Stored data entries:
-- -- --

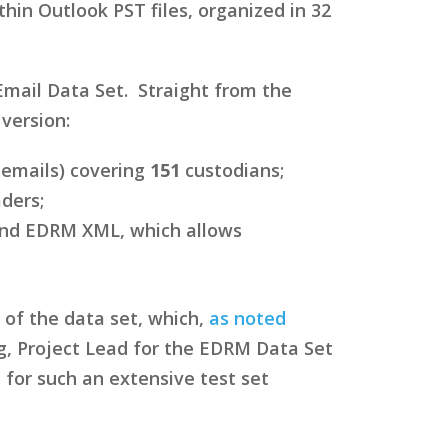
in Outlook PST files, organized in 32
mail Data Set. Straight from the
version:
 emails) covering
151
custodians;
ders;
 and EDRM XML, which allows
 of the data set, which,
as noted
g, Project Lead for the EDRM Data Set
 for such an extensive test set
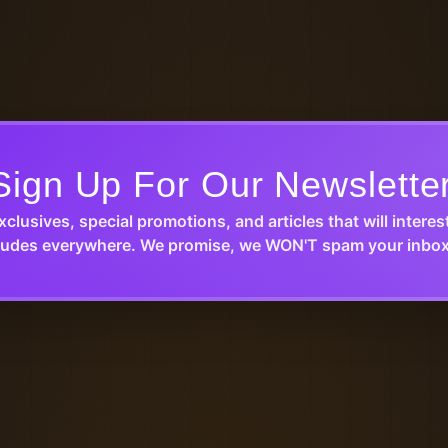
Sign Up For Our Newslette
xclusives, special promotions, and articles that will interes
udes everywhere. We promise, we WON'T spam your inbox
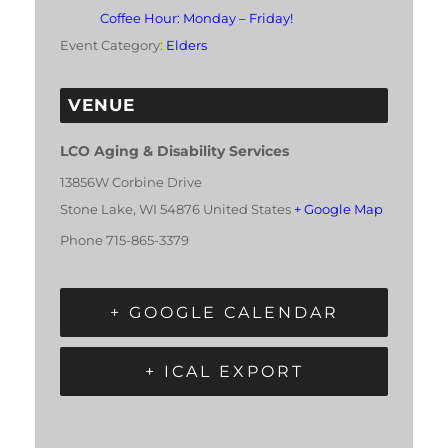
Coffee Hour: Monday – Friday!
Event Category:
Elders
VENUE
LCO Aging & Disability Services
13856W Corbine Drive
Stone Lake
,
WI
54876
United States
+ Google Map
Phone
715-865-3379
+ GOOGLE CALENDAR
+ ICAL EXPORT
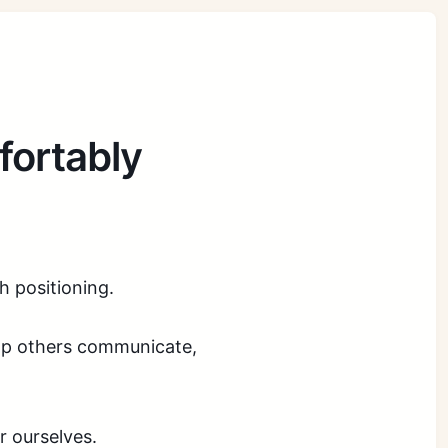
fortably
th positioning.
help others communicate,
r ourselves.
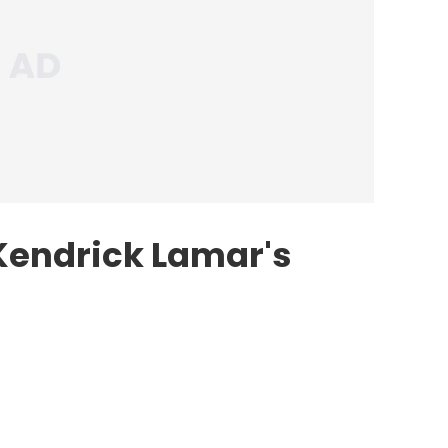
Kendrick Lamar's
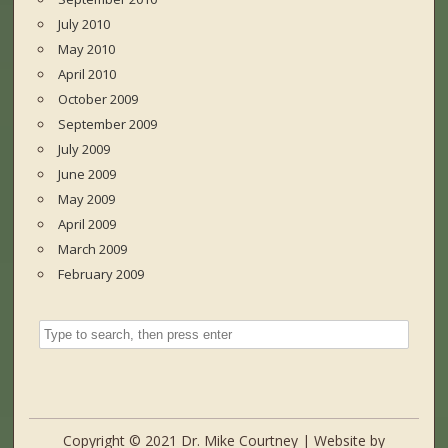
July 2010
May 2010
April 2010
October 2009
September 2009
July 2009
June 2009
May 2009
April 2009
March 2009
February 2009
Copyright © 2021 Dr. Mike Courtney | Website by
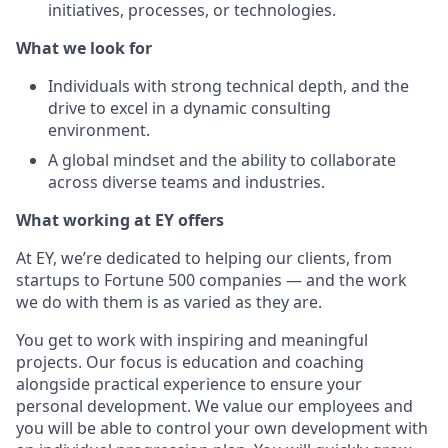
initiatives, processes, or technologies.
What we look for
Individuals with strong technical depth, and the
drive to excel in a dynamic consulting
environment.
A global mindset and the ability to collaborate
across diverse teams and industries.
What working at EY offers
At EY, we’re dedicated to helping our clients, from
startups to Fortune 500 companies — and the work
we do with them is as varied as they are.
You get to work with inspiring and meaningful
projects. Our focus is education and coaching
alongside practical experience to ensure your
personal development. We value our employees and
you will be able to control your own development with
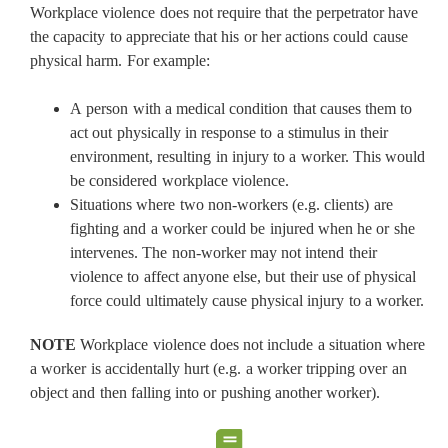
Workplace violence does not require that the perpetrator have
the capacity to appreciate that his or her actions could cause
physical harm. For example:
A person with a medical condition that causes them to
act out physically in response to a stimulus in their
environment, resulting in injury to a worker. This would
be considered workplace violence.
Situations where two non-workers (e.g. clients) are
fighting and a worker could be injured when he or she
intervenes. The non-worker may not intend their
violence to affect anyone else, but their use of physical
force could ultimately cause physical injury to a worker.
NOTE
Workplace violence does not include a situation where
a worker is accidentally hurt (e.g. a worker tripping over an
object and then falling into or pushing another worker).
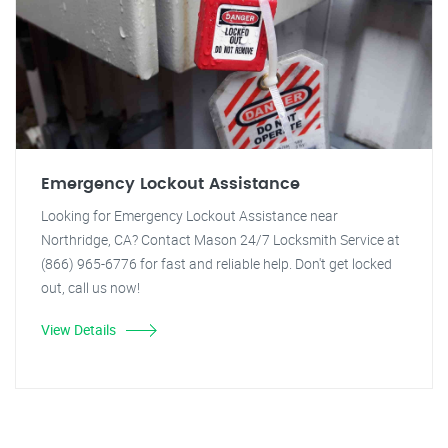
Emergency Lockout Assistance
Looking for Emergency Lockout Assistance near
Northridge, CA? Contact Mason 24/7 Locksmith Service at
(866) 965-6776 for fast and reliable help. Don't get locked
out, call us now!
View Details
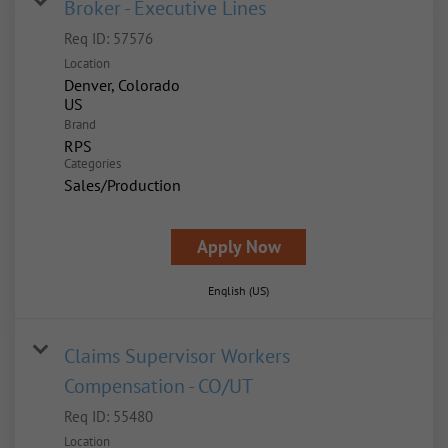
Broker - Executive Lines
Req ID:
57576
Location
Denver, Colorado
Brand
RPS
Categories
Sales/Production
Apply Now
English (US)
Claims Supervisor Workers
Compensation - CO/UT
Req ID:
55480
Location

-- -- --

### WHAT TO WORK ON
Print the data above in full and exactly as it appears, skipping the pictures.

### EXPECTED ANSWER
in Outlook PST files, organized in 32
mail Data Set. Straight from the
version:
 emails) covering
151
custodians;
ders;
 and EDRM XML, which allows
 of the data set, which,
as noted
g, Project Lead for the EDRM Data Set
 for such an extensive test set
Sign Up For Our Newslette
xclusives, special promotions, and articles that will interes
udes everywhere. We promise, we WON'T spam your inbox
Coffee Hour: Monday – Friday!
Event Category:
Elders
VENUE
LCO Aging & Disability Services
13856W Corbine Drive
Stone Lake
,
WI
54876
United States
+ Google Map
Phone
715-865-3379
+ GOOGLE CALENDAR
+ ICAL EXPORT
fortably
th positioning.
help others communicate,
r ourselves.
Kendrick Lamar's
July 2010
May 2010
April 2010
October 2009
September 2009
July 2009
June 2009
May 2009
April 2009
March 2009
February 2009
Copyright © 2021 Dr. Mike Courtney | Website by
initiatives, processes, or technologies.
What we look for
Individuals with strong technical depth, and the
drive to excel in a dynamic consulting
environment.
A global mindset and the ability to collaborate
across diverse teams and industries.
What working at EY offers
At EY, we’re dedicated to helping our clients, from
startups to Fortune 500 companies — and the work
we do with them is as varied as they are.
You get to work with inspiring and meaningful
projects. Our focus is education and coaching
alongside practical experience to ensure your
personal development. We value our employees and
you will be able to control your own development with
Workplace violence does not require that the perpetrator have
the capacity to appreciate that his or her actions could cause
physical harm. For example:
A person with a medical condition that causes them to
act out physically in response to a stimulus in their
environment, resulting in injury to a worker. This would
be considered workplace violence.
Situations where two non-workers (e.g. clients) are
fighting and a worker could be injured when he or she
intervenes. The non-worker may not intend their
violence to affect anyone else, but their use of physical
force could ultimately cause physical injury to a worker.
NOTE
Workplace violence does not include a situation where
a worker is accidentally hurt (e.g. a worker tripping over an
object and then falling into or pushing another worker).
Emergency Lockout Assistance
Looking for Emergency Lockout Assistance near
Northridge, CA? Contact Mason 24/7 Locksmith Service at
(866) 965-6776 for fast and reliable help. Don't get locked
out, call us now!
View Details
Broker - Executive Lines
Req ID:
57576
Location
Denver, Colorado
Brand
RPS
Categories
Sales/Production
Apply Now
English (US)
Claims Supervisor Workers
Compensation - CO/UT
Req ID:
55480
Location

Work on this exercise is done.